L'obsidienne : qu'y a-t-il de plus mystérieux que cette pierre de verre noir ? Même si elle naît du feu, l'obsidienne est en alchimie froide et saturnienne, elle incarne la limitation, la protection, la retenue. Elle brille comme l'oeil d'un chat et semble nous regarder de nulle part. Il n'est pas facile de méditer sur cette substance : elle nous conduit presque trop loin. L'opacité de l'obsidienne entre en résonance avec le concept de "silence négatif" de Rudolf Steiner :
"À partir du bruit du monde, le silence complet peut être restitué, égal à zéro. Mais cela peut ensuite descendre encore, devenir plus silencieux que le silence égal à zéro, devenir de plus en plus silencieux, devenir silence négatif, calme négatif, plus que calme. Et quand on abolit cette vie renforcée de l'âme, il se fait dans l'âme quelque chose de plus silencieux que le simple zéro du silence, si je puis m'exprimer ainsi. Il se produit dans la vie de l'âme un calme tendant vers le côté opposé, un calme qui est plus profond que le simple silence qui advient lorsque nous sommes silencieux dans la conscience ordinaire. Et quand nous avons pénétré jusqu'à ce silence, quand l'âme sent qu'elle est en quelque sorte enlevée au monde - non pas seulement lorsque le monde est calme tout autour de l'âme, mais lorsque l'âme ressent : le monde ne peut être calme que jusqu'au zéro, mais toi-même, toi âme, tu es dans une attitude de silence plus profonde que ne l'est celle du monde -, alors, quand cela se produit, quand survient cet acte de silence négatif, alors, par l'autre côté de l'existence, le monde spirituel commence à parler, réellement à parler." L'homme de Néandertal a appris à fabriquer des outils en obsidienne il y a 300 000 ans.
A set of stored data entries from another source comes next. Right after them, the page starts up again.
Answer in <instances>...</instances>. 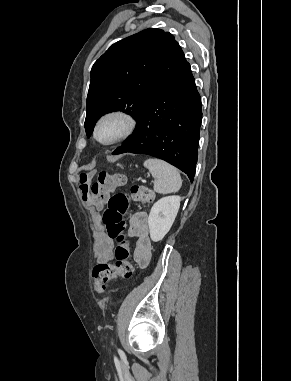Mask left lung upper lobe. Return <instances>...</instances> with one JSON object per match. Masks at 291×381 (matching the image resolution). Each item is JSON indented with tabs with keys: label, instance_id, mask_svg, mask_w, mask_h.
<instances>
[{
	"label": "left lung upper lobe",
	"instance_id": "1",
	"mask_svg": "<svg viewBox=\"0 0 291 381\" xmlns=\"http://www.w3.org/2000/svg\"><path fill=\"white\" fill-rule=\"evenodd\" d=\"M185 61L174 36L160 29L149 28L114 43L91 70L87 137L106 113L122 110L137 120L149 99Z\"/></svg>",
	"mask_w": 291,
	"mask_h": 381
}]
</instances>
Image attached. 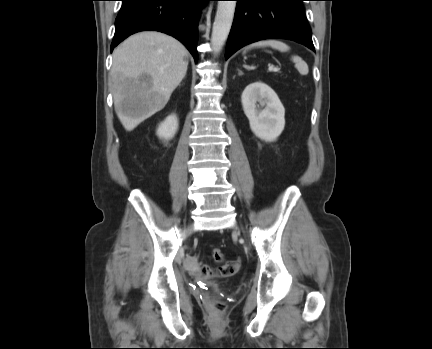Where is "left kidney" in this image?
Here are the masks:
<instances>
[{
    "instance_id": "5707ae66",
    "label": "left kidney",
    "mask_w": 432,
    "mask_h": 349,
    "mask_svg": "<svg viewBox=\"0 0 432 349\" xmlns=\"http://www.w3.org/2000/svg\"><path fill=\"white\" fill-rule=\"evenodd\" d=\"M252 132L266 142L275 141L285 126V109L275 91L262 81L249 84L241 96ZM259 103V109L257 107Z\"/></svg>"
}]
</instances>
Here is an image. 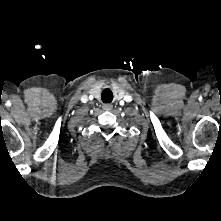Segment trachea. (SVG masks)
I'll return each mask as SVG.
<instances>
[{"mask_svg": "<svg viewBox=\"0 0 221 221\" xmlns=\"http://www.w3.org/2000/svg\"><path fill=\"white\" fill-rule=\"evenodd\" d=\"M101 99L104 103H110L113 100V94L110 89H105L102 92Z\"/></svg>", "mask_w": 221, "mask_h": 221, "instance_id": "obj_1", "label": "trachea"}]
</instances>
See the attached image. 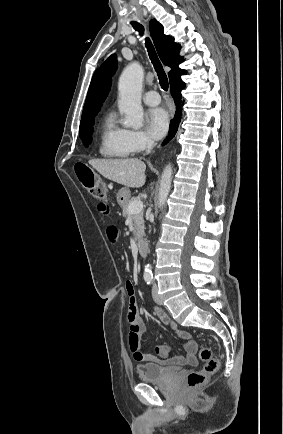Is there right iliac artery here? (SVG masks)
<instances>
[{
	"mask_svg": "<svg viewBox=\"0 0 283 434\" xmlns=\"http://www.w3.org/2000/svg\"><path fill=\"white\" fill-rule=\"evenodd\" d=\"M144 279H145V281H146L147 284H151V283H152V279H153V277H151V276H146Z\"/></svg>",
	"mask_w": 283,
	"mask_h": 434,
	"instance_id": "1",
	"label": "right iliac artery"
}]
</instances>
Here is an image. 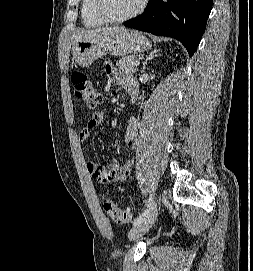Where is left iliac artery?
I'll return each mask as SVG.
<instances>
[{"mask_svg": "<svg viewBox=\"0 0 253 271\" xmlns=\"http://www.w3.org/2000/svg\"><path fill=\"white\" fill-rule=\"evenodd\" d=\"M152 202H153L152 197H150L146 204V209L135 219V221L133 222L134 225L138 223L140 220H142V218L149 213Z\"/></svg>", "mask_w": 253, "mask_h": 271, "instance_id": "obj_1", "label": "left iliac artery"}]
</instances>
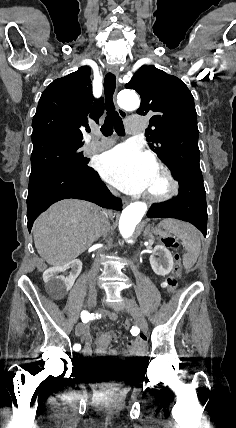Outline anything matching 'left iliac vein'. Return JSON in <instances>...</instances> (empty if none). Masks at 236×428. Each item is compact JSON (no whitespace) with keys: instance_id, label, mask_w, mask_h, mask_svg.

Depuis cette époque, l'Homme n'a pas découvert de matériau plus tranchant. L'obsidienne n'est pas un minéral parce qu'elle est dépourvue de structure cristalline : les molécules qui composent cet étrange matériau sont amorphes. À cause de ce désordre, ses molécules flottent. En effet, l'obsidienne a la couleur étrange des fluides transparents les plus profonds. Les conditions requises pour la formation de ce matériau ne se retrouvent nulle part ailleurs dans l'univers.
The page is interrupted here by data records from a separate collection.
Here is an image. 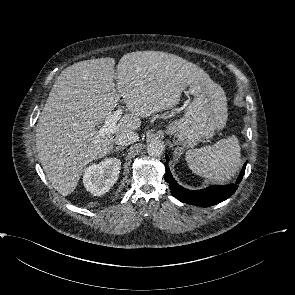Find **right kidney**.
<instances>
[{
    "mask_svg": "<svg viewBox=\"0 0 295 295\" xmlns=\"http://www.w3.org/2000/svg\"><path fill=\"white\" fill-rule=\"evenodd\" d=\"M120 167L121 161L117 158H105L98 164L90 165L84 171V187L94 196L105 194L116 183Z\"/></svg>",
    "mask_w": 295,
    "mask_h": 295,
    "instance_id": "right-kidney-1",
    "label": "right kidney"
}]
</instances>
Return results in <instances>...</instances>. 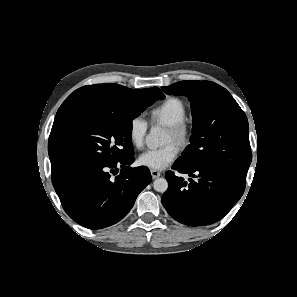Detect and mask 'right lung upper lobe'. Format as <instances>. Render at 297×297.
Segmentation results:
<instances>
[{
    "instance_id": "cb5924a9",
    "label": "right lung upper lobe",
    "mask_w": 297,
    "mask_h": 297,
    "mask_svg": "<svg viewBox=\"0 0 297 297\" xmlns=\"http://www.w3.org/2000/svg\"><path fill=\"white\" fill-rule=\"evenodd\" d=\"M148 89L159 94L163 99L165 98L158 87ZM136 91L139 90L129 89L118 84H95L83 86L72 92L58 109L49 137L48 152L52 171L55 168V161L52 156V146L50 142L53 140L57 129L61 124L84 112L102 109H117L124 105ZM58 176H55L52 173V178Z\"/></svg>"
}]
</instances>
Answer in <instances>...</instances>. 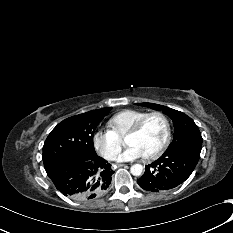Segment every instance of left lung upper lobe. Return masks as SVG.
Returning <instances> with one entry per match:
<instances>
[{"label": "left lung upper lobe", "instance_id": "obj_1", "mask_svg": "<svg viewBox=\"0 0 233 233\" xmlns=\"http://www.w3.org/2000/svg\"><path fill=\"white\" fill-rule=\"evenodd\" d=\"M137 105L145 106L154 110H162L168 114L174 124V138L166 151L174 149H186L196 152H201L202 137L198 126L186 114L153 103H138Z\"/></svg>", "mask_w": 233, "mask_h": 233}]
</instances>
Pour réaliser les cinq sculptures en obsidienne qui ont récemment été exposées au Goetheanum, Jean-Michel Othoniel s'est d'abord rendu en Arménie pour s'y procurer les pierres brutes. En Suisse, il a travaillé avec un maître verrier pour donner sa forme à l'obsidienne, la façonner et la polir, dans le but de préserver l'apparence naturelle de la pierre tout en accentuant ses courbes, ses vides et son éclat. Même si Othoniel considère ces sculptures comme des autoportraits, leur modelage n'a pas contribué à les rendre ressemblantes. En fait, elles demeurent inflexibles et obscures : des faces d'invisibilité, comme il les appelle.